By Frank Gambino
The 732-billion-dollar question on everyone’s mind…where is the trucking industry really headed? After all, it’s no secret that most forecasts have looked something like a heart monitor at a haunted house with rising and falling that has experts scratching their heads at what could possibly come next. There are many factors that alter the industry, some of which our team does have insight into.
While there may be few definitive answers – many analysts seem to think that we’re quickly approaching some degree of trucking recession. There are many data points to back up this prediction – so let’s take a look:
- With the growing concerns of inflation, consumer spending is trending down. FreightWaves details how “Core retail sales fell by 1.2% in February,” further detailing that, “84% of Americans surveyed by Bloomberg News said they would cut back spending”. Additionally, with growing concerns over the political climates in Ukraine and Russia, the market has found instability in consumption.

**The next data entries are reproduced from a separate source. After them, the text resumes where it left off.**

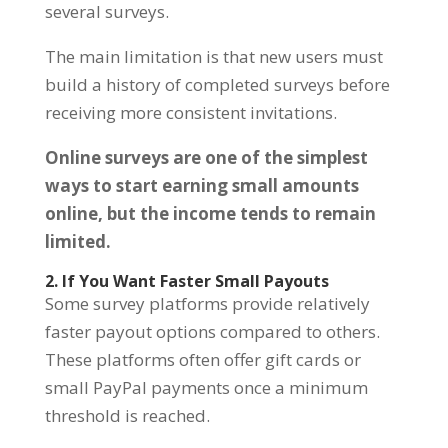
several surveys.
The main limitation is that new users must
build a history of completed surveys before
receiving more consistent invitations.
Online surveys are one of the simplest
ways to start earning small amounts
online, but the income tends to remain
limited.
2. If You Want Faster Small Payouts
Some survey platforms provide relatively
faster payout options compared to others.
These platforms often offer gift cards or
small PayPal payments once a minimum
threshold is reached.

Source.
- A sizeable drop in dry-van spot rates. The Wall Street Journal explains, “Dry van truckload spot rates excluding fuel surcharges are down 37% since December and 27% in the past month, according to Bank of America Corp. analysts.” Source.
- Growing capacity signals that the market is not nearly as tight as seen earlier in the pandemic. The Wall Street Journal describes how “Bank of America’s measure of trucking capacity available to shippers jumped last week to its highest level since June 2020, while its measure of shippers’ outlook for freight rates dropped sharply to the lowest level since July 2020.” Source.
- Load rejections continue to tell us about the current state of the market. FreightWaves illustrated a year-over-year comparison, which shows, “Compared to last year, only 11% of loads are getting rejected right now. This is way down from the 25% at this time last year.” The significance of this decrease is due to fleets and owner-operators trying to get ahold of as many loads as possible during the slow-down. Source.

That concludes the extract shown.